L’alcool

Synthèse d’alcool dans le vin

L’alcool le plus présent du vin est appelé éthanol (2 carbones et une fonction alcool pour les fans de chimie organique^^). Il est synthétisé par la levure qui va consommer du sucre et rejeter en grande majorité de l’alcool et du CO2. 

Et du coup, quel est son intérêt dans le vin au juste ?

C’est un composé primordial du caractère gustatif du vin. Il va lui donner plusieurs caractéristiques : En faible quantité, il peut apporter un manque de volume qui va rendre le vin fluide et moins agréable en bouche. Il peut, à l’inverse, être brûlant et surexprimé. Il va alors prendre le dessus sur tout le reste et devenir désagréable.
La bonne dose réside dans l’équilibre avec la fraicheur du vin (amenée en majorité par l’acidité, l’amertume ainsi que par la température du vin tout simplement). Bien maîtrisé, il va rendre le vin rond et volumineux en bouche pour tenir et sublimer les arômes. C’est en partie pour cela que les AOC imposent un degré d’alcool minimum et maximum. Si le vin ne rentre pas dans ces critères, il est déclassé.

L’impact de l’alcool sur le travail du viticulteur.

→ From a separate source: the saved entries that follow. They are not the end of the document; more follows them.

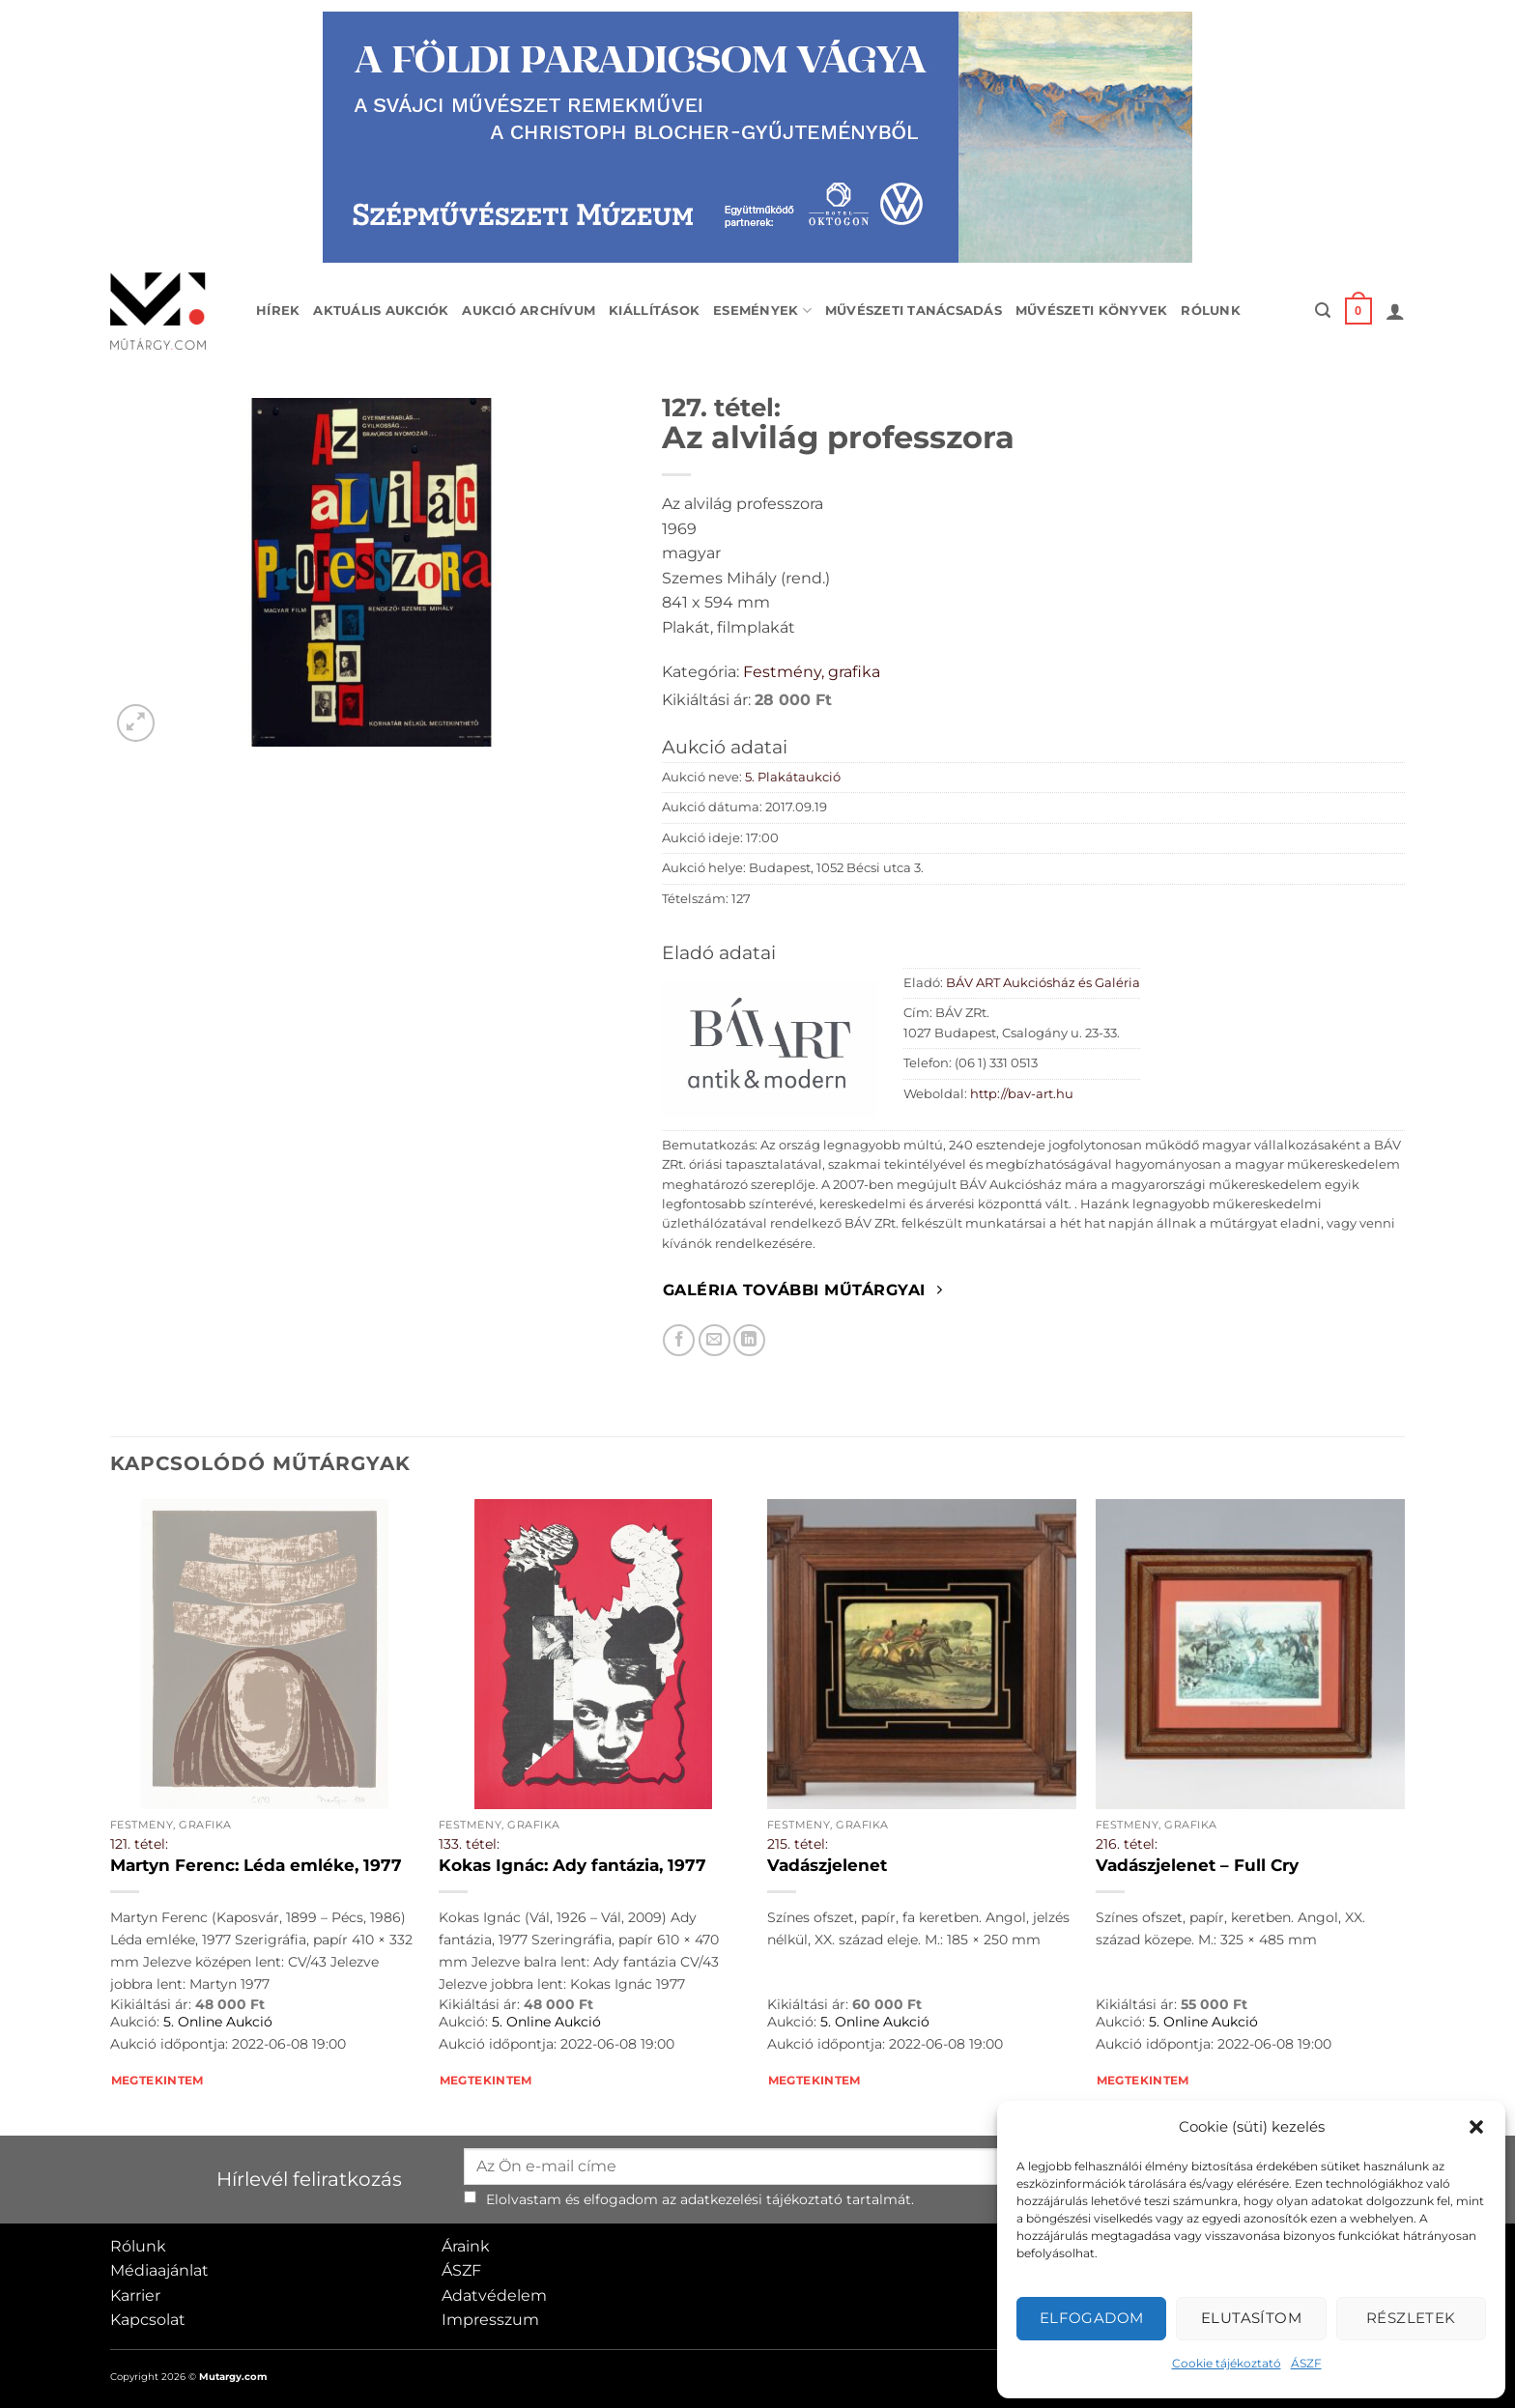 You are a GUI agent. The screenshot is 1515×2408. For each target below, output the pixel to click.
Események (762, 310)
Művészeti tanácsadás (913, 310)
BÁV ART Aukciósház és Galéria (1043, 983)
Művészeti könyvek (1091, 310)
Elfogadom (1092, 2318)
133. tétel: (469, 1844)
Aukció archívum (528, 310)
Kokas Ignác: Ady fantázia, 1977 (572, 1865)
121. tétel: (139, 1844)
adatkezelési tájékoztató (761, 2199)
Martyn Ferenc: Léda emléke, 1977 (256, 1865)
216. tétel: (1127, 1844)
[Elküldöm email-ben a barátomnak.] (714, 1340)
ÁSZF (1306, 2363)
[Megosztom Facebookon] (679, 1340)
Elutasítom (1251, 2318)
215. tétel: (797, 1844)
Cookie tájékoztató (1226, 2363)
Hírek (278, 310)
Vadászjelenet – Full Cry (1197, 1865)
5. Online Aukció (217, 2021)
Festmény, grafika (811, 672)
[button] (1476, 2127)
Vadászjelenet (827, 1865)
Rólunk (1211, 310)
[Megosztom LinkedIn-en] (749, 1340)
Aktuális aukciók (380, 310)
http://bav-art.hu (1021, 1094)
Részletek (1411, 2318)
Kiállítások (654, 310)
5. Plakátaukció (793, 777) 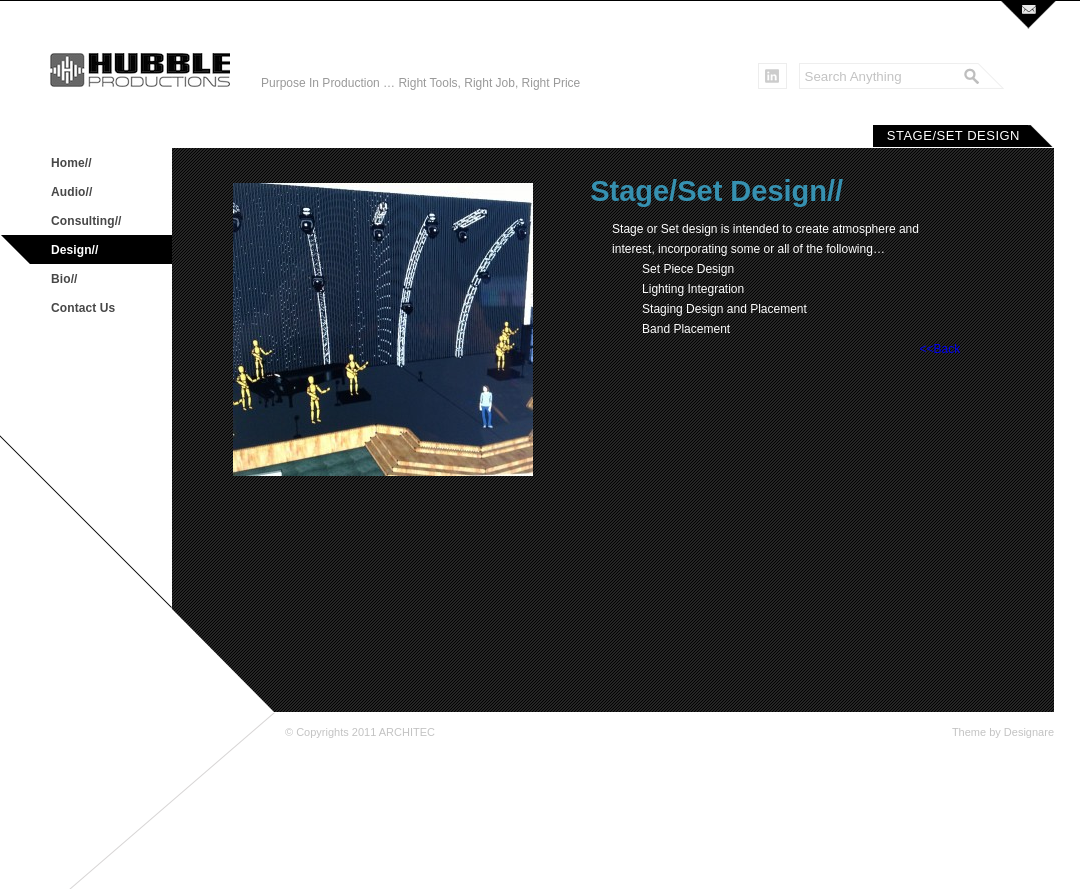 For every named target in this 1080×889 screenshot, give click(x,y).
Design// (74, 250)
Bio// (64, 279)
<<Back (939, 349)
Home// (71, 163)
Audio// (71, 192)
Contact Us (83, 308)
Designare (1029, 732)
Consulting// (86, 221) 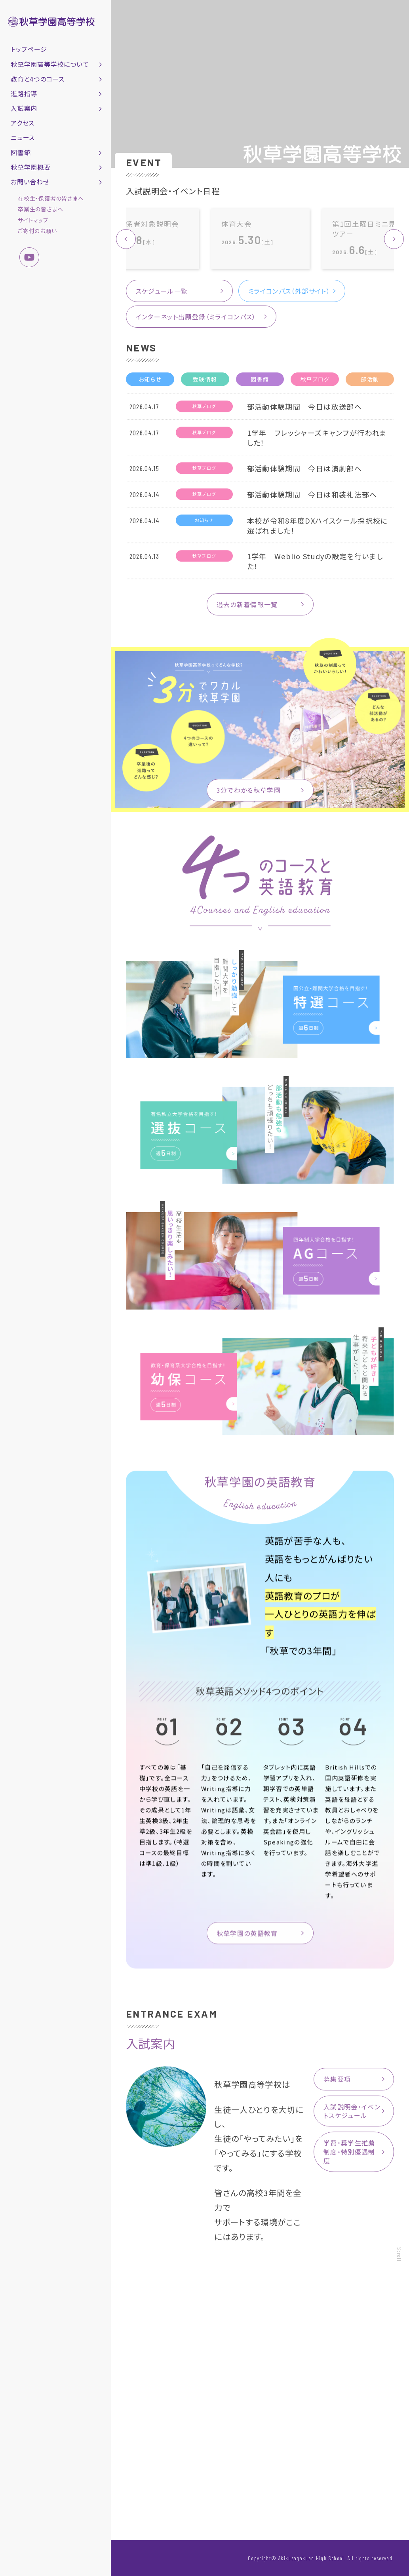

Il faut savoir que l’éthanol, au même titre que nous, est toxique pour la levure s’il est présent en trop grande quantité dans le milieu. La fermentation se faisant, le futur vin va être de plus en plus riche en alcool et de moins en moins riche en sucre. Au viticulteur donc d’adapter sa levure au terroir. Par exemple, une levure utilisée en côte du Rhône (où les vins peuvent atteindre facilement les 15 degrés) devra être plus résistante à l’alcool qu’une levure utilisée en Alsace afin que la fermentation alcoolique se fasse jusqu’à la fin sans encombre. C’est un des soucis que les viticulteurs rencontrent avec le réchauffement climatique car il est très dangereux d’avoir des levures qui meurent avant que tous les sucres soient transformés. D’autres levures indigènes beaucoup moins qualitatives, peuvent alors s’installer et prendre le dessus en amenant, du même coup, des arômes non voulus.